Susan J. Fowler is a member of Vanity Fair’s New Establishment List, Fortune’s 40 Under 40, and the Bloomberg 50. She is writing a memoir, and a movie about her life is forthcoming. Fowler grew up in rural poverty, one of seven children in an Arizona town of 600 people. She received virtually no formal schooling. “I used to think that my unconventional upbringing was a weakness,” she says. “But over the past few years I’ve learned to see it as one of my greatest strengths. I had to fight for everything I wanted, like my education.” With unbelievable grit, Fowler gained admission into Arizona State University, at the age of 18, partly by providing a list of books she had read at her local library. She then earned degrees in physics and philosophy from the University of Pennsylvania. In her career-so-far-in-STEM, Fowler has designed electronics that were used at CERN; worked on the search for the Higgs boson; worked at three start-ups; served as editor-in-chief at Increment (“The New Yorker of Silicon Valley”); and published her first book, on software architecture, at the age of 25. In her talks focused on diversity in STEM, and women in STEM, Fowler uses her inspiring career path as a backdrop to discuss why inclusion matters, and how to make it happen. 

Speech Topics

Social Justice
Words Can Change the World The Beginnings and Future of the #MeToo Movement
Susan Fowler’s blog post outlining the culture of harassment at Uber, where she was an engineer, is widely credited as a catalyst of the #MeToo movement. In its wake, companies and leaders took stock, women and men shared their stories, and a worldwide conversation about power, equality, harassment, and the workplace sprung up—and shows no signs of stopping. “Words can change the world,” Fowler has said. And in this enlivening keynote, set against the backdrop of her own #MeToo story, Fowler focuses on the change that, indeed, has come about. What can each stakeholder in the #MeToo era do to enact its ideals? What steps can workplaces take to ensure they are creating cultures worth celebrating? What gains have been made, what is left to do, and how can we get there, together? Fiercely intelligent, down to earth, and pragmatic in outlook, Fowler’s talk is a clarion call that will inspire action individually and collectively.

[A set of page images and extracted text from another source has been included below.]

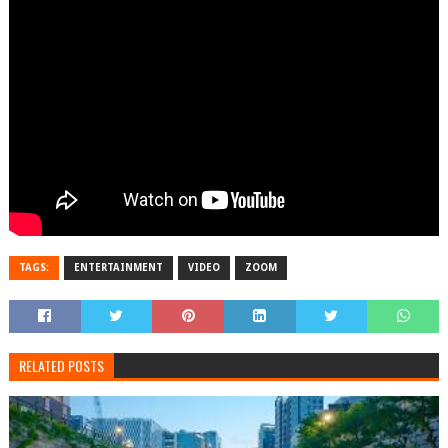
TAGS:
ENTERTAINMENT
VIDEO
ZOOM
RELATED POSTS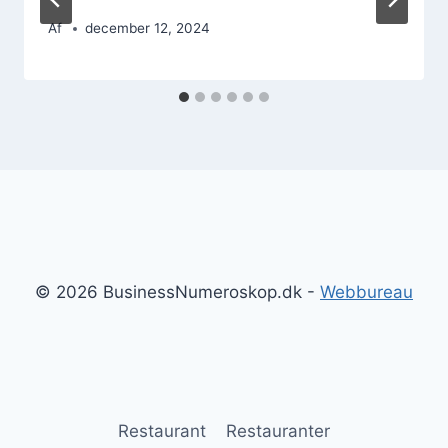
Af
december 12, 2024
© 2026 BusinessNumeroskop.dk -
Webbureau
Restaurant
Restauranter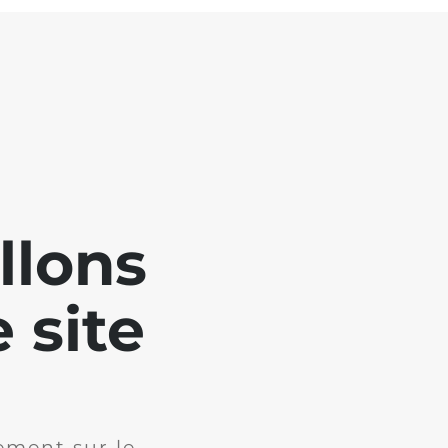
llons
 site
ement sur le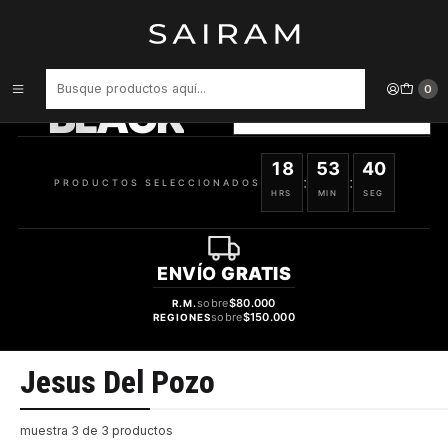
Inicio
Marcas
Jesus Del Pozo
PRODUCTOS
SELECCIONADOS
0
BLACK
VER OFERTAS
18
53
40
:
:
PRODUCTOS SELECCIONADOS
HRS
MIN
SEG
ENVÍO
GRATIS
sobre
$80.000
R.M.
sobre
$150.000
REGIONES
Jesus Del Pozo
muestra 3 de 3 productos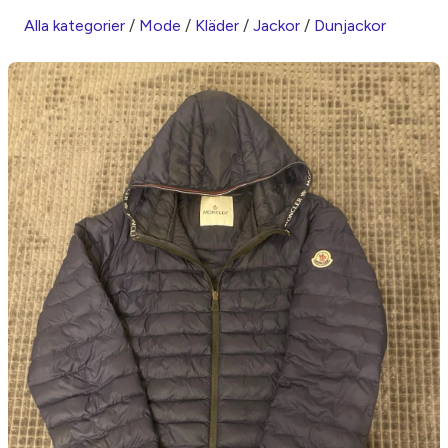
Alla kategorier
/
Mode
/
Kläder
/
Jackor
/
Dunjackor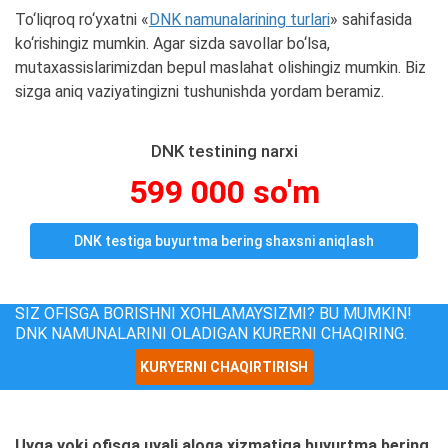
To‘liqroq ro‘yxatni «
DNK namunalarining turlari
» sahifasida
ko‘rishingiz mumkin. Agar sizda savollar bo‘lsa,
mutaxassislarimizdan bepul maslahat olishingiz mumkin. Biz
sizga aniq vaziyatingizni tushunishda yordam beramiz.
DNK testining narxi
599 000 so'm
DNK testiga buyurtma bering shaxsni aniqlash
SIZ OFISGA BORISHNI XOHLAMAYSIZMI? BU MUMKIN!
DNK NAMUNALARINI OLADIGAN KURERNI CHAQIRING.
KURYERNI CHAQIRTIRISH
Uyga yoki ofisga uyali aloqa xizmatiga buyurtma bering.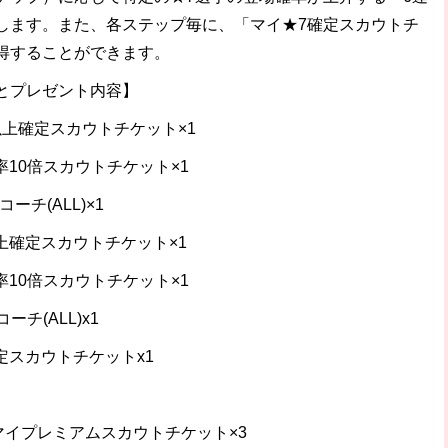
します。また、各ステップ毎に、「マイ★7確定スカウトチ
得することができます。
とプレゼント内容】
以上確定スカウトチケット×1
率10倍スカウトチケット×1
ーチ(ALL)×1
上確定スカウトチケット×1
率10倍スカウトチケット×1
チ(ALL)x1
定スカウトチケットx1
マイプレミアムスカウトチケット×3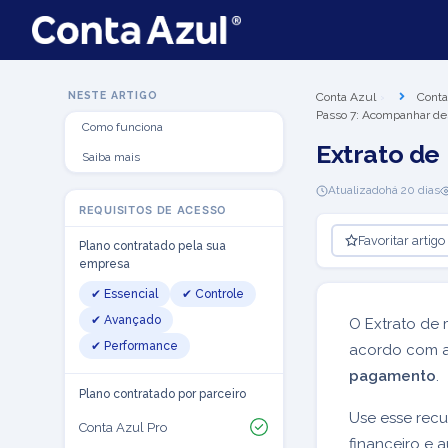
NESTE ARTIGO
Conta Azul
Conta
Passo 7: Acompanhar de
Como funciona
Extrato de
Saiba mais
Atualizado
há 20 dias
REQUISITOS DE ACESSO
Favoritar artigo
Plano contratado pela sua
empresa
✔ Essencial
✔ Controle
✔ Avançado
O Extrato de
✔ Performance
acordo com as
pagamento
.
Plano contratado por parceiro
Use esse recu
Conta Azul Pro
financeiro e 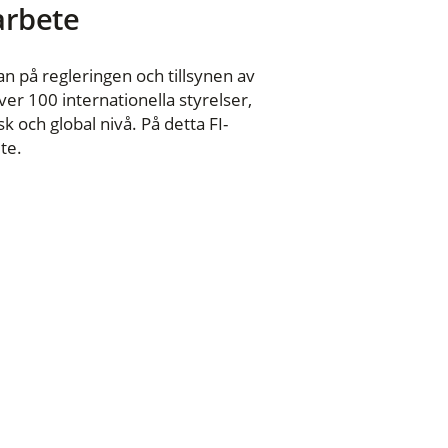
 arbete
n på regleringen och tillsynen av
er 100 internationella styrelser,
 och global nivå. På detta FI-
te.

A Life in STEM Susan Fowler’s Unlikely Path Through Science, Technology, Engineering, and Math
Susan Fowler is a physicist, engineer, and science writer whose journey through the STEM fields is a celebration of everything that people working in science and technology can achieve. And it’s a testament to why diversity in these fields must be embraced. Drawing on her own story—an unlikely path towards a physics degree, a determination to build a meaningful life in the sciences—Fowler delivers a smart, humorous, and even philosophical talk. (She has degrees in physics and philosophy). Named Time’s Person of the Year, Fowler is a brilliant science writer for lay audiences; but she is also the embodiment of the engaged and accessible science and technology speaker. Her talk is perfect for students and professionals alike: an affirmation of why a life in science can be so rewarding, how to achieve it, and why it matters.